Like petrol-station roses, pink drinks are blooming.
Invariably achingly sweet, heartbreakingly expensive and painfully bright, this fuchsia flourish is sparked by the annual madness of Valentine’s Day. But it’s possible to drink pink and retain your cocktail credentials.
First, a caution against clichés: simply splashing in cranberry juice for a “blush”, Peppa Pig-coloured fizz and anything with a strawberry drowning in it. “Pink doesn’t need to be sweet,” says Doug Graham-Leigh at #LoveScotch. “Beetroot makes a vivid scarlet and is rich and savoury. Pink peppercorns work as a garnish or infusion, adding colour and heat.”
Beet juice also flatters a bloody mary the morning after (assuming there is a morning after). If that’s a savoury step too far, add a spicy kick instead with the Fairchild’s mule at Dandelyan – Hendrick’s gin, lime, pink clove, green cardamom and ginger, topped with Perrier-Jouët champagne.
Chillies get the blood flowing and nerves tingling. Swap your usual margarita for this Soho House twist: picante de la casa – tequila cut with coriander, lime and chilli.
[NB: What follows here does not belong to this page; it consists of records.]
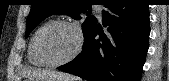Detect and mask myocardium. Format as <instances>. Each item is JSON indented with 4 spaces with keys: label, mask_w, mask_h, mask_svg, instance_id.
Masks as SVG:
<instances>
[{
    "label": "myocardium",
    "mask_w": 169,
    "mask_h": 81,
    "mask_svg": "<svg viewBox=\"0 0 169 81\" xmlns=\"http://www.w3.org/2000/svg\"><path fill=\"white\" fill-rule=\"evenodd\" d=\"M59 25L68 26V27H71L72 29H74V31L76 32V35H77V44H76V47L73 50V52L67 58L57 61V62H52V61H49L48 59H46V57L44 56V53L42 51V38L48 30H50L51 28H53L55 26H59ZM83 44H84L83 32L77 23H75L73 21H69V20H63V19L62 20H55V21L49 22L39 32V34L36 38V53L44 65H46L48 67H58V66L64 65V64L69 63L72 60H74L81 52V50L83 48Z\"/></svg>",
    "instance_id": "obj_1"
}]
</instances>
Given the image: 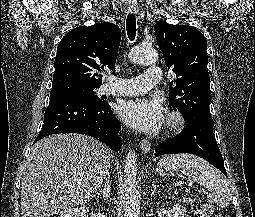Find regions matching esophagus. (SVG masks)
I'll use <instances>...</instances> for the list:
<instances>
[{
  "mask_svg": "<svg viewBox=\"0 0 255 217\" xmlns=\"http://www.w3.org/2000/svg\"><path fill=\"white\" fill-rule=\"evenodd\" d=\"M128 12L130 14H137L139 12L138 4L136 2L129 3ZM140 148L143 153H148L151 149V143L147 139H142L140 141Z\"/></svg>",
  "mask_w": 255,
  "mask_h": 217,
  "instance_id": "1",
  "label": "esophagus"
}]
</instances>
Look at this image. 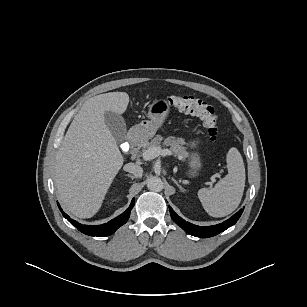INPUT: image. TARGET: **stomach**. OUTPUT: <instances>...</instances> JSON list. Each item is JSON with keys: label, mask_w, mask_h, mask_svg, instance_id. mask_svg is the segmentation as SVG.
Returning <instances> with one entry per match:
<instances>
[{"label": "stomach", "mask_w": 307, "mask_h": 307, "mask_svg": "<svg viewBox=\"0 0 307 307\" xmlns=\"http://www.w3.org/2000/svg\"><path fill=\"white\" fill-rule=\"evenodd\" d=\"M169 107L170 105L166 100H158L150 105L148 111L149 120H143L133 128L140 140H148L155 135L158 128L164 123ZM191 145L195 146L196 142H192ZM190 165L194 169L200 167V157L196 153L191 155Z\"/></svg>", "instance_id": "obj_1"}]
</instances>
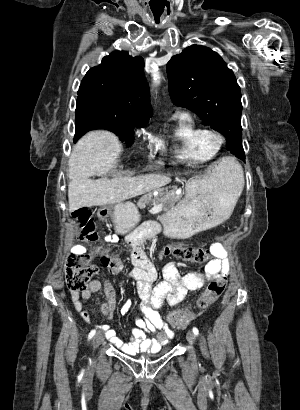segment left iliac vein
Segmentation results:
<instances>
[{"instance_id": "obj_1", "label": "left iliac vein", "mask_w": 300, "mask_h": 410, "mask_svg": "<svg viewBox=\"0 0 300 410\" xmlns=\"http://www.w3.org/2000/svg\"><path fill=\"white\" fill-rule=\"evenodd\" d=\"M186 338L190 345L193 346L195 344L196 336L192 331L187 332Z\"/></svg>"}]
</instances>
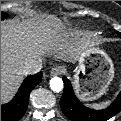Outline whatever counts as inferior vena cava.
<instances>
[{"label": "inferior vena cava", "mask_w": 121, "mask_h": 121, "mask_svg": "<svg viewBox=\"0 0 121 121\" xmlns=\"http://www.w3.org/2000/svg\"><path fill=\"white\" fill-rule=\"evenodd\" d=\"M42 69V59L36 57L28 58L21 66L24 75L36 74Z\"/></svg>", "instance_id": "1"}]
</instances>
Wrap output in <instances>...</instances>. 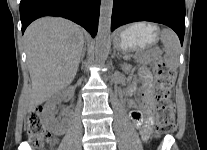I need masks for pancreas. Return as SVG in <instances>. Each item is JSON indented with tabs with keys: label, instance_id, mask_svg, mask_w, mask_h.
Instances as JSON below:
<instances>
[{
	"label": "pancreas",
	"instance_id": "obj_1",
	"mask_svg": "<svg viewBox=\"0 0 207 150\" xmlns=\"http://www.w3.org/2000/svg\"><path fill=\"white\" fill-rule=\"evenodd\" d=\"M131 56L140 64H148L155 57V53L152 51H143Z\"/></svg>",
	"mask_w": 207,
	"mask_h": 150
}]
</instances>
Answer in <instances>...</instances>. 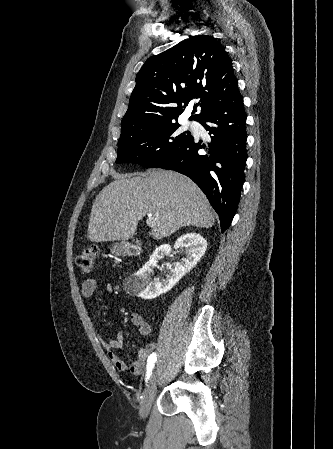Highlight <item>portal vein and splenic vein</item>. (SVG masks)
I'll list each match as a JSON object with an SVG mask.
<instances>
[{
    "label": "portal vein and splenic vein",
    "mask_w": 333,
    "mask_h": 449,
    "mask_svg": "<svg viewBox=\"0 0 333 449\" xmlns=\"http://www.w3.org/2000/svg\"><path fill=\"white\" fill-rule=\"evenodd\" d=\"M148 217H149V219L152 217V215L151 214H148ZM147 222H149V221H147Z\"/></svg>",
    "instance_id": "portal-vein-and-splenic-vein-1"
}]
</instances>
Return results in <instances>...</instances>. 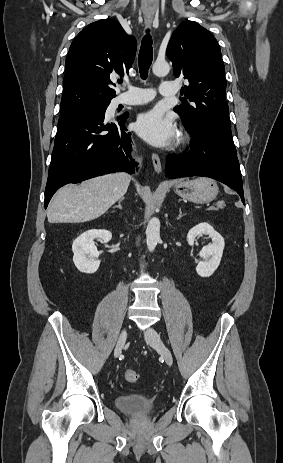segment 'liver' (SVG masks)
Returning a JSON list of instances; mask_svg holds the SVG:
<instances>
[{
  "label": "liver",
  "mask_w": 283,
  "mask_h": 463,
  "mask_svg": "<svg viewBox=\"0 0 283 463\" xmlns=\"http://www.w3.org/2000/svg\"><path fill=\"white\" fill-rule=\"evenodd\" d=\"M130 184L127 173H113L66 185L58 190L47 210L49 223H83L103 215L120 200Z\"/></svg>",
  "instance_id": "6515ba94"
}]
</instances>
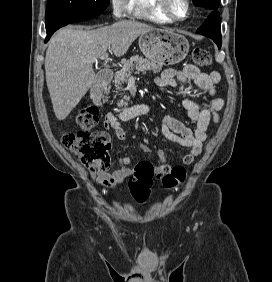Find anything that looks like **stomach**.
<instances>
[{"mask_svg": "<svg viewBox=\"0 0 272 282\" xmlns=\"http://www.w3.org/2000/svg\"><path fill=\"white\" fill-rule=\"evenodd\" d=\"M142 53L159 65H173L185 59L189 42L181 34L163 28H153L139 37Z\"/></svg>", "mask_w": 272, "mask_h": 282, "instance_id": "1", "label": "stomach"}]
</instances>
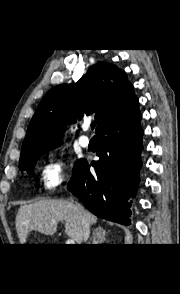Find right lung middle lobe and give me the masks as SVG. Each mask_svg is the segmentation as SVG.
<instances>
[{"mask_svg": "<svg viewBox=\"0 0 180 294\" xmlns=\"http://www.w3.org/2000/svg\"><path fill=\"white\" fill-rule=\"evenodd\" d=\"M54 147L52 148H47V149H43V150H40L38 152H36L33 156H31L30 158L22 161V162H19V167L21 170H26L28 173L31 172L36 164V161H37V158H39L42 154L48 152L49 150L53 149ZM83 162V160H78L76 162V165L74 166L73 168V173L75 174L76 171L79 169V166L80 164Z\"/></svg>", "mask_w": 180, "mask_h": 294, "instance_id": "right-lung-middle-lobe-1", "label": "right lung middle lobe"}]
</instances>
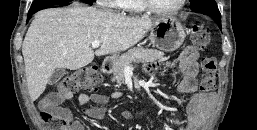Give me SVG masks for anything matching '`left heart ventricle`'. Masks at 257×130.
Instances as JSON below:
<instances>
[{
	"label": "left heart ventricle",
	"mask_w": 257,
	"mask_h": 130,
	"mask_svg": "<svg viewBox=\"0 0 257 130\" xmlns=\"http://www.w3.org/2000/svg\"><path fill=\"white\" fill-rule=\"evenodd\" d=\"M181 0H152L154 5L162 9L175 8Z\"/></svg>",
	"instance_id": "left-heart-ventricle-1"
}]
</instances>
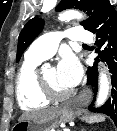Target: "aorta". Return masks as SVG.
Here are the masks:
<instances>
[{"label":"aorta","instance_id":"aorta-1","mask_svg":"<svg viewBox=\"0 0 117 131\" xmlns=\"http://www.w3.org/2000/svg\"><path fill=\"white\" fill-rule=\"evenodd\" d=\"M73 19L82 20L84 16L82 13L76 10H67L59 15V20L70 21ZM109 80L105 71L101 70L99 74V91L96 99V107L103 105L108 99L109 95Z\"/></svg>","mask_w":117,"mask_h":131}]
</instances>
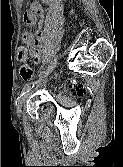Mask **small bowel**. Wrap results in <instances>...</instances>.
<instances>
[{"instance_id":"obj_1","label":"small bowel","mask_w":123,"mask_h":167,"mask_svg":"<svg viewBox=\"0 0 123 167\" xmlns=\"http://www.w3.org/2000/svg\"><path fill=\"white\" fill-rule=\"evenodd\" d=\"M37 15H41V11L35 5L31 11L24 14L23 20L27 25H35L36 33L25 31L22 34V41L27 45L29 50V57L33 59L34 63L40 61L42 48L45 43L46 34L40 22L37 21Z\"/></svg>"}]
</instances>
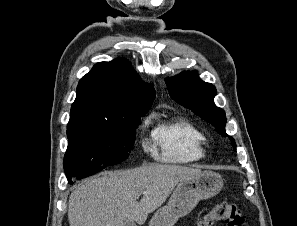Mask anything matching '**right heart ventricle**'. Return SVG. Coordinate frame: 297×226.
<instances>
[{
    "instance_id": "1",
    "label": "right heart ventricle",
    "mask_w": 297,
    "mask_h": 226,
    "mask_svg": "<svg viewBox=\"0 0 297 226\" xmlns=\"http://www.w3.org/2000/svg\"><path fill=\"white\" fill-rule=\"evenodd\" d=\"M153 140L159 149L158 160L166 163H192L205 156V134L186 119L158 124Z\"/></svg>"
}]
</instances>
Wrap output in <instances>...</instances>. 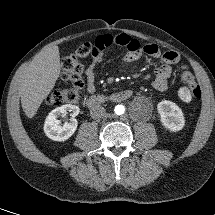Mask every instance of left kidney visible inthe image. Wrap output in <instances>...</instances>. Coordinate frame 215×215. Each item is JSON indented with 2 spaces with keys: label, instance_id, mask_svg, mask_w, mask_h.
I'll return each mask as SVG.
<instances>
[{
  "label": "left kidney",
  "instance_id": "1",
  "mask_svg": "<svg viewBox=\"0 0 215 215\" xmlns=\"http://www.w3.org/2000/svg\"><path fill=\"white\" fill-rule=\"evenodd\" d=\"M161 123L170 131L177 132L183 129L185 118L182 110L174 102L163 100L157 105Z\"/></svg>",
  "mask_w": 215,
  "mask_h": 215
}]
</instances>
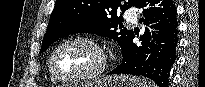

Make it as hot as you dare.
Pomegranate and watermelon are also thought to possess aphrodisiac qualities but are best in a daiquiri, which isn’t appropriate for February unless you’re having a romantic break or having sexual fun (like the porn stars in SEXM.XXX videos) in the Caribbean.
You need a cocktail as balanced and confident as you want your date to think you are. Kyle Wilkinson, head bartender at the Beaufort Bar in the Savoy, suggests a martinez: “It’s strong but sweet and most likely the precursor to the classic martini – there’s nothing more sophisticated in the cocktail world.” It’s a sippable Savile Row suit. For something more bitter – but not as bitter as your ex – try the ribbon.
Drink every shade of pink, from pleased-to-see-you to embarrassed-walk-of-shame.
- 10ml Solerno
- 10ml Campari
- 35ml Tio Pepe
- 35ml Cocchi di Torino
Stir, serve in a martini glass and garnish with an orange twist.
- 30ml Old Tom gin (a sweeter style of gin, popular in the 18th century)
- 30ml sweet vermouth
- 2 tsp maraschino liqueur
- 2 dashes of Angostura bitters
Stir with ice and strain into a coupe, garnish with orange zest.